Inventing Lingo is not easy – and some would suggest by its very nature you can’t. Much like viral videos, if you are trying to make one, it already is not viral. Same can be said with Lingo. Phrases and terms just happen because someone says it purely because it is what they say. Others adopt it and now its accepted into the slang of our culture.
I myself am credited with the term “ZomDram” referring to Zombie Drama movies and the phrase “Civil War of DVD Formats” in reference to the now finished inaccurately named “format war” of BluRay and HD-DVDs. But I can’t make those valid terms just because I want them too.
One pop culture term that has survived for decades has been “Jump the Shark”. I imagine considering its origins, many people coin the phrase knowing what it means but not where it came from. For those still in the dark, Jump the Shark is the term used to define the moment that a tv show or series did something that caused its inevitable failure. It comes from the classic TV Show Happy Days in which its cooler than cool star “The Fonz” performs a stunt water ski jumping over a shark. After that the show was on its way out. has a library of speculation on when a series Jumped the Shark.
This brings me to an article I read over at /Film
“Nuke the fridge is a colloquialism used to refer to the moment in a film series that is so incredible that it lessens the excitement of subsequent scenes that rely on more understated action or suspense, and it becomes apparent that a certain installment is not as good as a previous installments, due to ridiculous or low quality storylines, events or characters.
Now the reference of “Nuke the Fridge” might make direct spoiler references into a very early scene in Indiana Jones and the Kingdom of the Crystal Skull, so I wont get into the specifics.
My concern over the reference of this as a pop culture phrase is that it seems like they are attempting to TELL you that this is the new term as opposesd to informing you on an existing reference.

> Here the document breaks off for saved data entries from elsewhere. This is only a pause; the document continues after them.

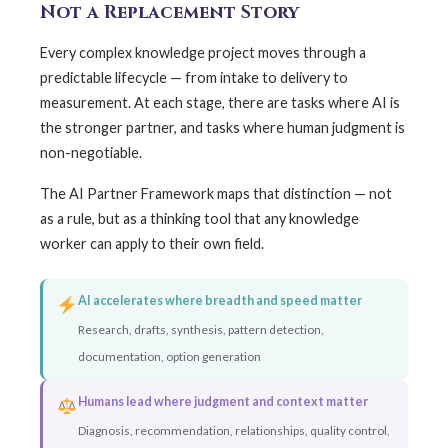
Not a Replacement Story
Every complex knowledge project moves through a
predictable lifecycle — from intake to delivery to
measurement. At each stage, there are tasks where AI is
the stronger partner, and tasks where human judgment is
non-negotiable.
The AI Partner Framework maps that distinction — not
as a rule, but as a thinking tool that any knowledge
worker can apply to their own field.
AI accelerates where breadth and speed matter
Research, drafts, synthesis, pattern detection,
documentation, option generation
Humans lead where judgment and context matter
Diagnosis, recommendation, relationships, quality control,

The definition Urban Dictionary implies that this term is already widely used to reference those circumstances and the movie it calls its inspiration has barely even been out two weeks. I imagine it was some time after the Happy Days episode before people really started to use Jump the Shark as an understood concept. Two weeks after that episode, people were likely still saying it was a bad episode. Its effects and impact were not felt for years, let alone applying it to other circumstances.

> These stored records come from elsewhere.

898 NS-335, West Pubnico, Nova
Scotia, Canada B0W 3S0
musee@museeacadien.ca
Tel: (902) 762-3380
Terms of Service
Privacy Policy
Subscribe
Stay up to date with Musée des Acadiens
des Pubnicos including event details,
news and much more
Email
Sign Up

Its like those cd’s that have the sticker on it “Contains the Hits…” and names songs the artist has yet to release yet.
I still think the definition makes it a little too close to the same thing Jump the Shark says, and I doubt that someone can make it replace the terminology after decades of use.
Not to say that the traditional has to triumph, but rather forcing pop culture disqualifies it as pop culture.

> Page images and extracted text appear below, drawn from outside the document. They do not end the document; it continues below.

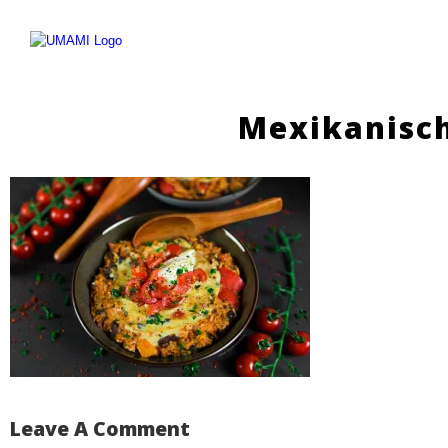
Skip
to
content
Mexikanisc
Leave A Comment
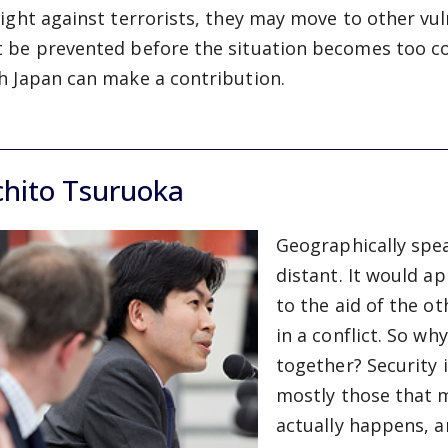
fight against terrorists, they may move to other vul
 be prevented before the situation becomes too com
h Japan can make a contribution.
chito Tsuruoka
Geographically spe
distant. It would ap
to the aid of the o
in a conflict. So w
together? Security 
mostly those that m
actually happens, a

Will you adopt “Nuke the Fridge”?
Do you even use the phrase “Jump the Shark”?



June 4th, 2008 -- Written by Rodney
Posted in
When i saw the above referenced scene in Indy 4 i just sighed and a small piece of me died. That was awful.
That would be like going back to the original Star Wars and digitally adding characters that werent orinally there… oh, wait…
Everyone is complaining about the Fridge but I say just think back to Temple of Doom and falling out of a plane on a raft and having it turn into a sled. Is it cheesy, yes, but there was precedence for this stuff.
I didn’t much like the preposterous scene but I think it’s a little premature and presumptuous to elevate it to the level of commonly understood language.
This phrase is more indicative of the snide assholishness of most contributors to the comments section at IMDb. I’d like to shut all them inside a giant lead-lined refrigerator and drop them in a hole.
Hi.
I am the author of the definition you cited, although I am not the first person to use the phrase. I confess that “Nuke the Fridge” is a pretty conscious neologism, however, it’s meaning is not quite the same as Jump the Shark. Nuking the Fridge would be, for example, at the beginning of a horror movie, in which too much of the monster is revealed, and too little is left to the imagination. The projectors for Indy4 are still warm, and so the definition is still pretty pliable.
~Iain
You forgot to mention that, back when Happy Days was on TV, there was no internet. Things move a lot faster now.